理数科だけ、美術科だけで進んでいくとどこかで行き詰まることが出てきます。そういう時に、異なる思考プロセスをもつもの同士の考えをぶつけることで、新しいイノベーションが起こり、アイデアが生まれる。そうした「総合知」と言えるものを、学校内の生徒の往来と各教科や先生同士のつながりで刺激を受け、培ってきました。それが現在の柔軟な取組に結びついていると思います。
今年度は先導的改革期Ⅰ期目の最終年度にあたります。今後はめまぐるしく変わる社会に対して学術領域を越えた未来社会を創造するイノベーション人材育成をめざし、先導的改革期Ⅱ期目の申請の準備を進めているところです。
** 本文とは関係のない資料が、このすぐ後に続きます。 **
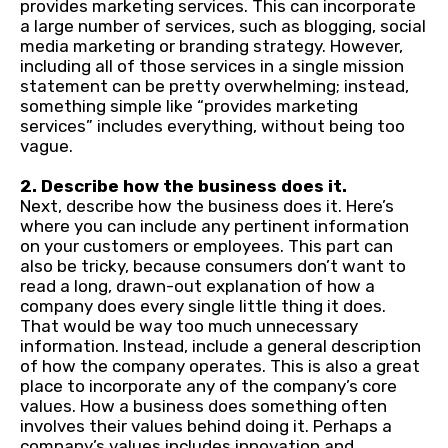
provides marketing services. This can incorporate
a large number of services, such as blogging, social
media marketing or branding strategy. However,
including all of those services in a single mission
statement can be pretty overwhelming; instead,
something simple like “provides marketing
services” includes everything, without being too
vague.
2. Describe how the business does it.
Next, describe how the business does it. Here’s
where you can include any pertinent information
on your customers or employees. This part can
also be tricky, because consumers don’t want to
read a long, drawn-out explanation of how a
company does every single little thing it does.
That would be way too much unnecessary
information. Instead, include a general description
of how the company operates. This is also a great
place to incorporate any of the company’s core
values. How a business does something often
involves their values behind doing it. Perhaps a
company’s values includes innovation and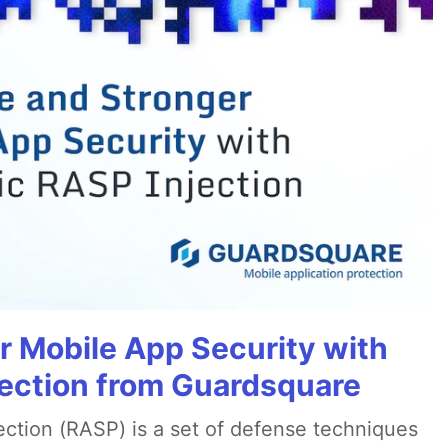
r Mobile App Security with
ection from Guardsquare
ection (RASP) is a set of defense techniques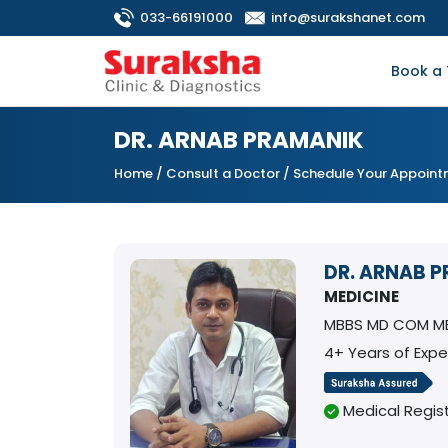
033-66191000
info@surakshanet.com
Book a 
DR. ARNAB PRAMANIK
Home
/
Consult a Doctor
/ Schedule Your Appoin
DR. ARNAB 
MEDICINE
MBBS MD COM ME
4+ Years of Expe
Medical Regist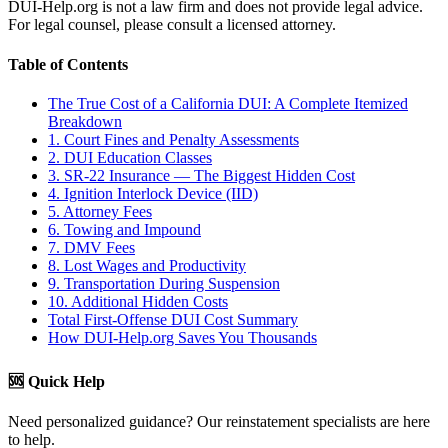
DUI-Help.org is not a law firm and does not provide legal advice.
For legal counsel, please consult a licensed attorney.
Table of Contents
The True Cost of a California DUI: A Complete Itemized
Breakdown
1. Court Fines and Penalty Assessments
2. DUI Education Classes
3. SR-22 Insurance — The Biggest Hidden Cost
4. Ignition Interlock Device (IID)
5. Attorney Fees
6. Towing and Impound
7. DMV Fees
8. Lost Wages and Productivity
9. Transportation During Suspension
10. Additional Hidden Costs
Total First-Offense DUI Cost Summary
How DUI-Help.org Saves You Thousands
🆘 Quick Help
Need personalized guidance? Our reinstatement specialists are here
to help.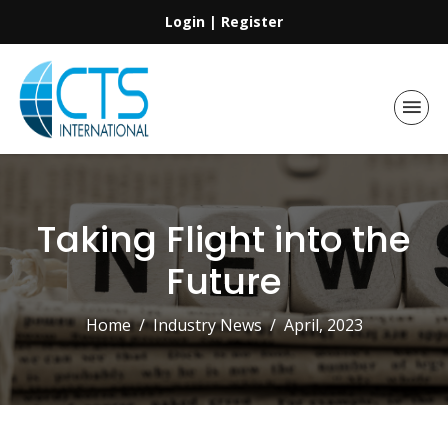
Login
|
Register
Taking Flight into the
Future
Home
Industry News
April, 2023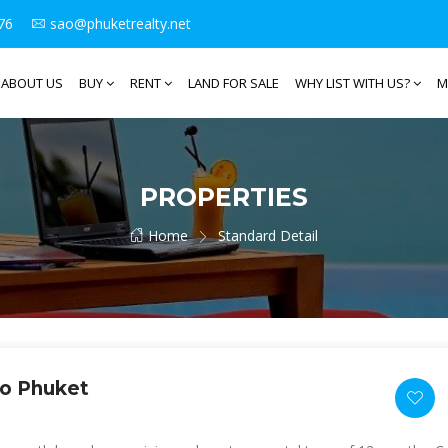
76
sao@phuketrealty.net
ABOUT US
BUY
RENT
LAND FOR SALE
WHY LIST WITH US?
M
PROPERTIES
Home
Standard Detail
Po Phuket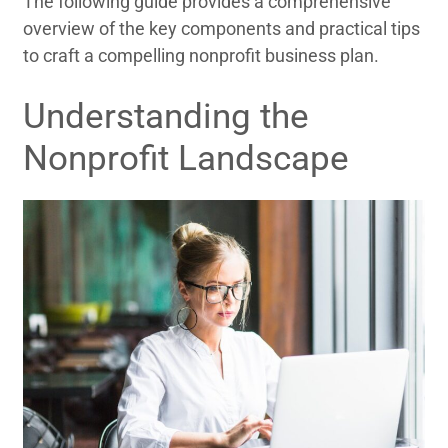
The following guide provides a comprehensive
overview of the key components and practical tips
to craft a compelling nonprofit business plan.
Understanding the
Nonprofit Landscape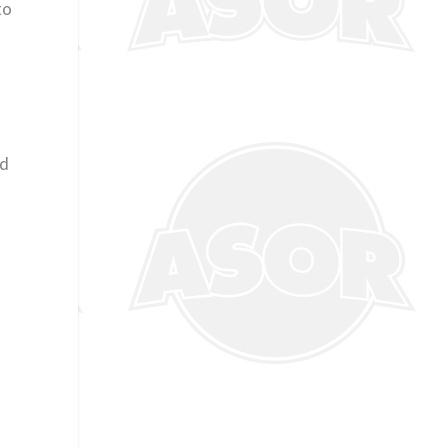
to
ld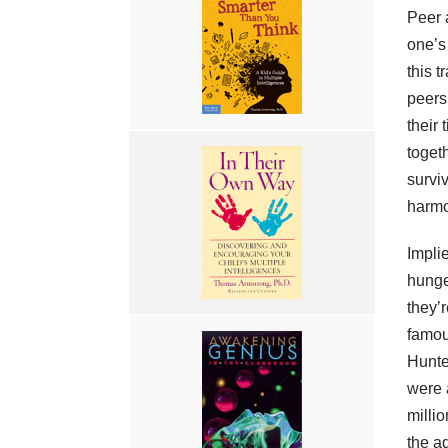
Peer 
one’s
this t
peers
their
toget
surviv
harmo
Impli
hunge
they’r
famou
Hunte
were 
millio
the a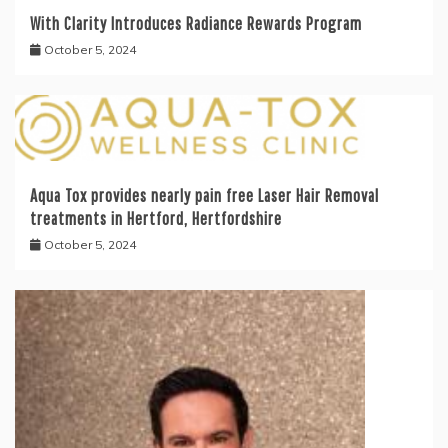
With Clarity Introduces Radiance Rewards Program
October 5, 2024
Aqua Tox provides nearly pain free Laser Hair Removal
treatments in Hertford, Hertfordshire
October 5, 2024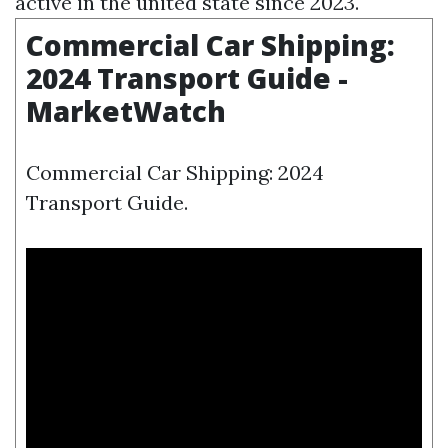
active in the united state since 2023.
Commercial Car Shipping:
2024 Transport Guide -
MarketWatch
Commercial Car Shipping: 2024
Transport Guide.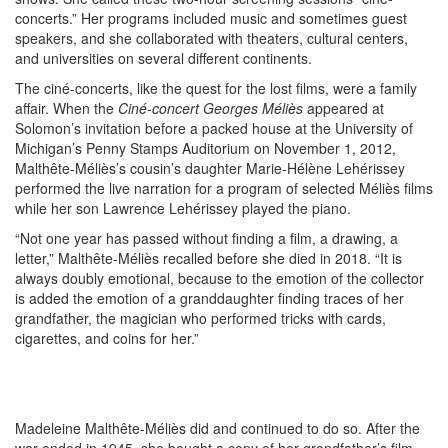
concerts.” Her programs included music and sometimes guest
speakers, and she collaborated with theaters, cultural centers,
and universities on several different continents.
The ciné-concerts, like the quest for the lost films, were a family
affair. When the
Ciné-concert Georges Méliès
appeared at
Solomon’s invitation before a packed house at the University of
Michigan’s Penny Stamps Auditorium on November 1, 2012,
Malthête-Méliès’s cousin’s daughter Marie-Hélène Lehérissey
performed the live narration for a program of selected Méliès films
while her son Lawrence Lehérissey played the piano.
“Not one year has passed without finding a film, a drawing, a
letter,” Malthête-Méliès recalled before she died in 2018. “It is
always doubly emotional, because to the emotion of the collector
is added the emotion of a granddaughter finding traces of her
grandfather, the magician who performed tricks with cards,
cigarettes, and coins for her.”
Madeleine Malthête-Méliès did and continued to do so. After the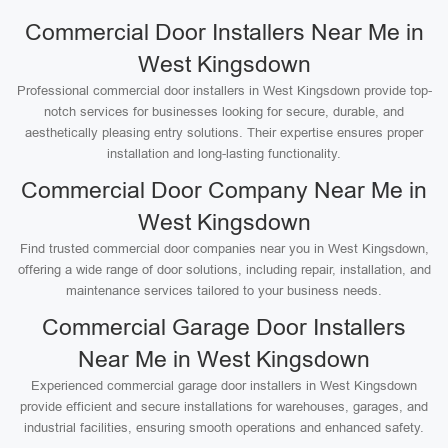
Commercial Door Installers Near Me in
West Kingsdown
Professional commercial door installers in West Kingsdown provide top-
notch services for businesses looking for secure, durable, and
aesthetically pleasing entry solutions. Their expertise ensures proper
installation and long-lasting functionality.
Commercial Door Company Near Me in
West Kingsdown
Find trusted commercial door companies near you in West Kingsdown,
offering a wide range of door solutions, including repair, installation, and
maintenance services tailored to your business needs.
Commercial Garage Door Installers
Near Me in West Kingsdown
Experienced commercial garage door installers in West Kingsdown
provide efficient and secure installations for warehouses, garages, and
industrial facilities, ensuring smooth operations and enhanced safety.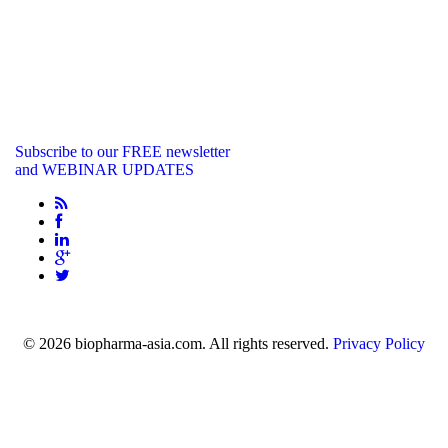
Subscribe to our FREE newsletter
and WEBINAR UPDATES
info@biopharma-asia.com
© 2026 biopharma-asia.com. All rights reserved.
Privacy Policy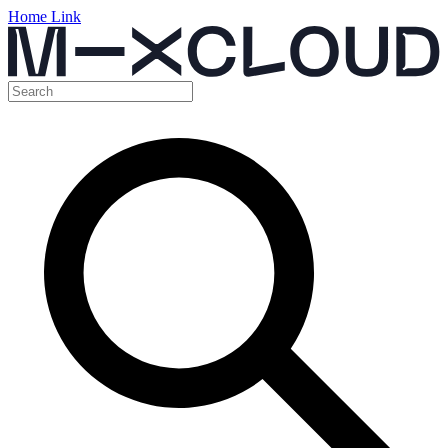
Home Link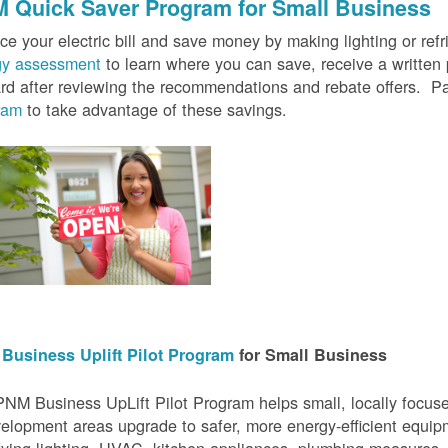
 Quick Saver
Program for Small Business
e your electric bill and save money by making lighting or refrig
gy assessment
to learn where you can save, receive a writte
rd after reviewing the recommendations and rebate offers. Pa
ram
to take advantage of these savings.
Business Uplift Pilot Program
for Small Business
NM Business UpLift Pilot Program helps small, locally focu
elopment areas upgrade to safer, more energy-efficient equip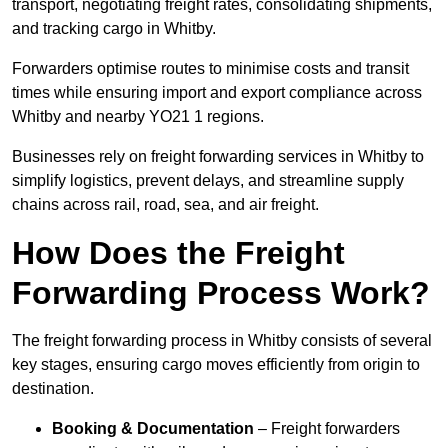
transport, negotiating freight rates, consolidating shipments,
and tracking cargo in Whitby.
Forwarders optimise routes to minimise costs and transit
times while ensuring import and export compliance across
Whitby and nearby YO21 1 regions.
Businesses rely on freight forwarding services in Whitby to
simplify logistics, prevent delays, and streamline supply
chains across rail, road, sea, and air freight.
How Does the Freight
Forwarding Process Work?
The freight forwarding process in Whitby consists of several
key stages, ensuring cargo moves efficiently from origin to
destination.
Booking & Documentation
– Freight forwarders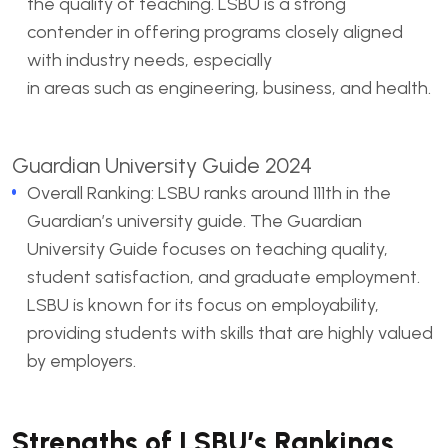
the quality of teaching. LSBU is a strong
contender in offering programs closely aligned
with industry needs, especially
in areas such as engineering, business, and health.
Guardian University Guide 2024
Overall Ranking: LSBU ranks around 111th in the
Guardian’s university guide. The Guardian
University Guide focuses on teaching quality,
student satisfaction, and graduate employment.
LSBU is known for its focus on employability,
providing students with skills that are highly valued
by employers.
Strengths of LSBU’s Rankings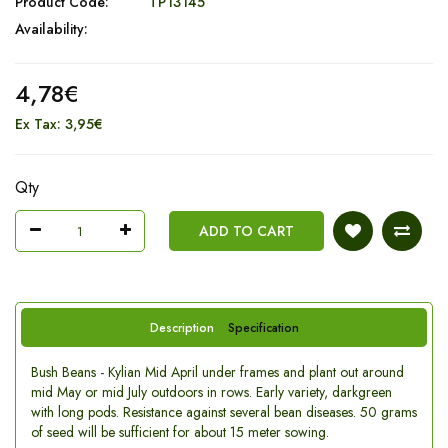
Product Code:
TP13145
Availability:
4,78€
Ex Tax: 3,95€
Qty
ADD TO CART
Description
Specification
Bush Beans - Kylian Mid April under frames and plant out around
mid May or mid July outdoors in rows. Early variety, darkgreen
with long pods. Resistance against several bean diseases. 50 grams
of seed will be sufficient for about 15 meter sowing.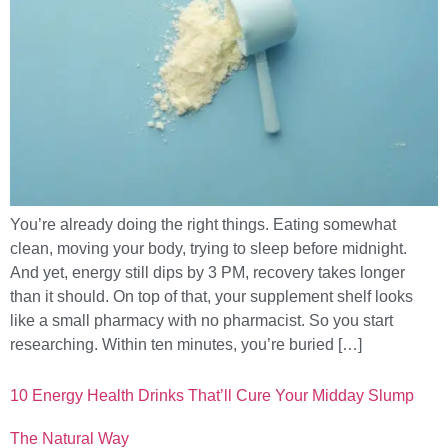
You’re already doing the right things. Eating somewhat
clean, moving your body, trying to sleep before midnight.
And yet, energy still dips by 3 PM, recovery takes longer
than it should. On top of that, your supplement shelf looks
like a small pharmacy with no pharmacist. So you start
researching. Within ten minutes, you’re buried […]
10 Energy Health Drinks That’ll Cure Your Midday Slump
The Natural Way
※本記事の情報は取材時点(2024年12月)のものです。
熊本県立第二高等学校
1962年に熊本城内二の丸に開校し、1968年に現在の東町に移転。普通科8クラス、理数科1クラス、県内唯一の美術科1クラスがある。理数科は1969年、美術科は1970年にそれぞれ設置され、県下の高校における理数科教育および美術科教育を先導してきた。2003年に文部科学省のスーパーサイエンスハイスクールの指定を受け、現在は第Ⅴ期(先導的改革Ⅰ期2022~24年)。3学科すべてを融合し、科学的探究力の育成を通して、理系文系の枠を越えたイノベーション人材の育成をめざしている。